Mas, exceto pela parte emocional, ate que não tem sido difícil se adaptar a vida no Japão. Ou melhor, a vida em Tsukuba. A ressalva é importante porque Tsukuba é uma cidade atípica. Cerca de 1 em cada 4 centro de pesquisas do Japão fica nessa área. A concentração de estrangeiros e de japoneses que já moraram no exterior é muito alta. Quando se vai a um parque sempre se vêem muitos estrangeiros e famílias de estrangeiros. Sem contar que dentre os estrangeiros há muitos chineses, coreanos, descendentes de japoneses do Brasil e de outros países, de modo que os habitantes locais estão acostumados a ver gente com cara de japonês mas que não é, e que muitas vezes não fala o idioma. Isso tem sido bom para o Ricardo, por exemplo, e para outros bolsistas nikkeis que não são tratados pelos japoneses como japoneses (algo que o pessoal do consulado advertiu que poderia acontecer, de pendendo de para onde a pessoa fosse).

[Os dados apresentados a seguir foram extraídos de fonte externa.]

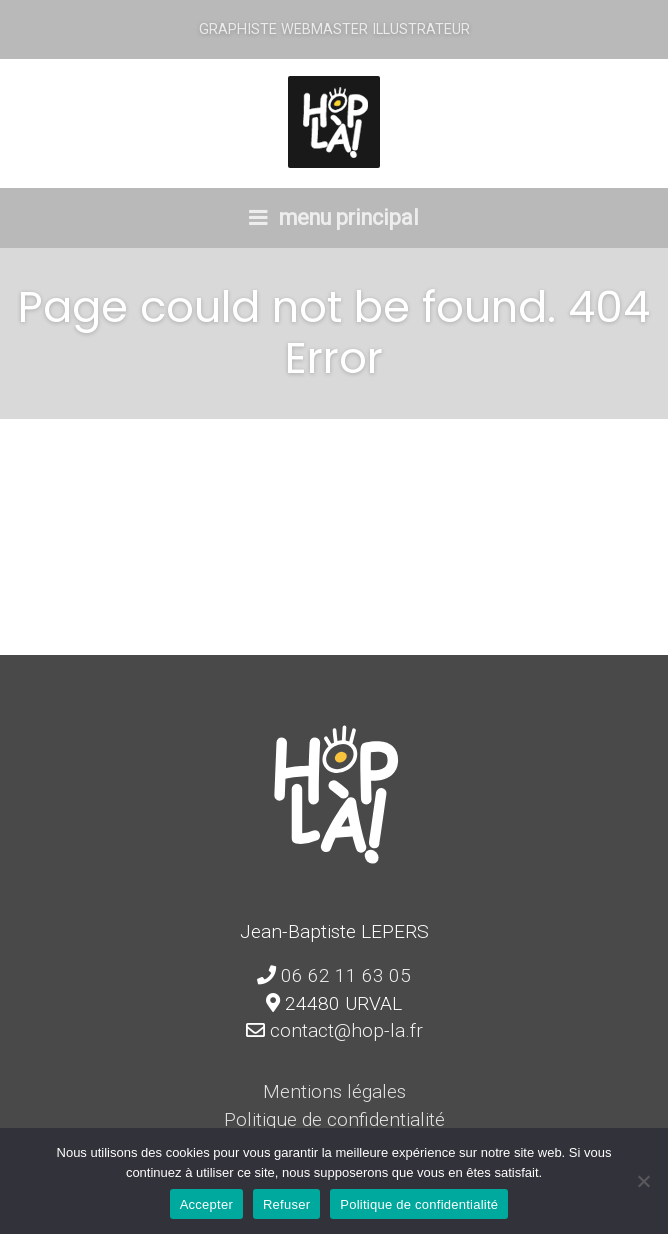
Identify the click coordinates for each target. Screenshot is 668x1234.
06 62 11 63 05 (346, 975)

Mudando um pouco de assunto, o meu quarto não é tão pequeno quanto eu cheguei a temer que fosse. Claro que não sobra espaço, mas atualmente ele conta com uma cama, uma mesa de estudos, um guarda roupas de 2 portas e 4 gavetas, uma estante de aço para livros, um armário pequeno para sapatos e uma geladeira. Eu coloquei quatro pequenos tocos de madeira sob os pés da cama para poder guardar as minhas malas e também uma caixa plástica que serve, mais ou menos, como um armário. Tem banheiro no quarto, e o tamanho é razoável. Já vi apartamentos no Brasil com banheiros do mesmo tamanho. O alojamento onde estou (prédio 35) tem uma cozinha comunitária por andar, com quatro pias e quatro fogareiros de 2 bocas que podemos usar para cozinhar, e também tem uma lavanderia com duas maquinas de lavar e duas secadoras (e uma terceira maquina que faz as duas coisas mas que eu não sei usar).

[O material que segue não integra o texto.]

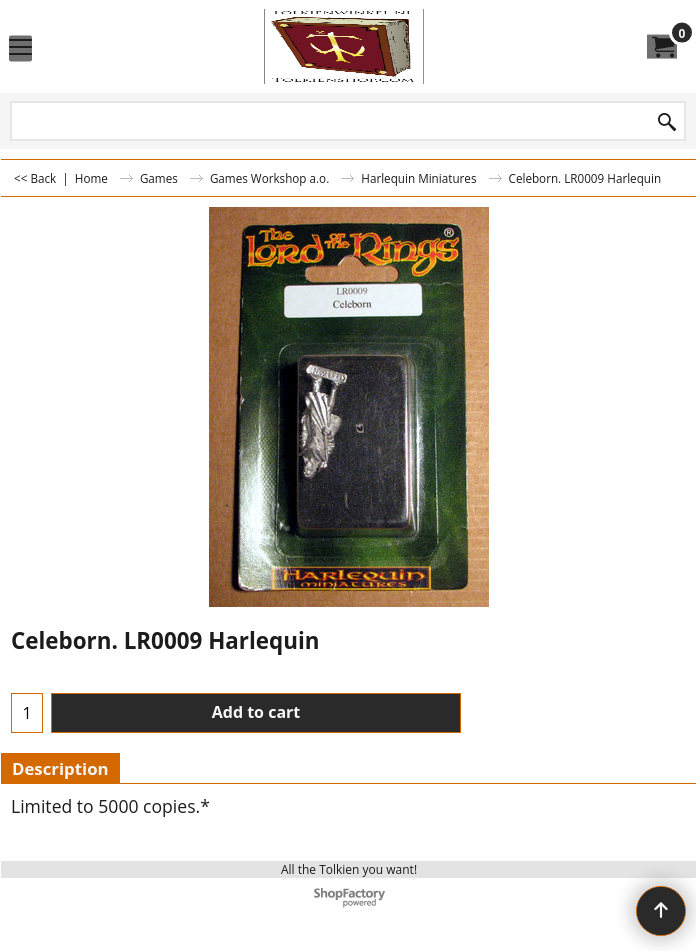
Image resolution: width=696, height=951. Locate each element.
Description (60, 768)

Depois que eu limpei o quarto, coloquei cortinas, comprei a geladeira, a panela de fazer arroz, o forninho elétrico e um tapete esta ate ficando com uma cara agradável. Agora só falta pendurar uns quadros na parede. Ah, também comprei um computador que funciona como televisão. Não que eu já entenda o que os caras falam, mas os alunos antigos recomendaram assistir uma hora de televisão por dia, para ir acostumando o ouvido.

Na verdade ainda tem muito mais coisas para contar, mas acho que para uma mensagem já é suficiente. Vou tentar escrever com mais freqüência de agora em diante. E vou tentar montar um álbum de fotos on-line. Assim que o álbum estiver montado eu aviso.

Abraços a todos,

Jefferson.

P.S. Ainda não sei como configurar o teclado japonês para colocar acentos. Por isso, desculpem a falta dos acentos no texto acima.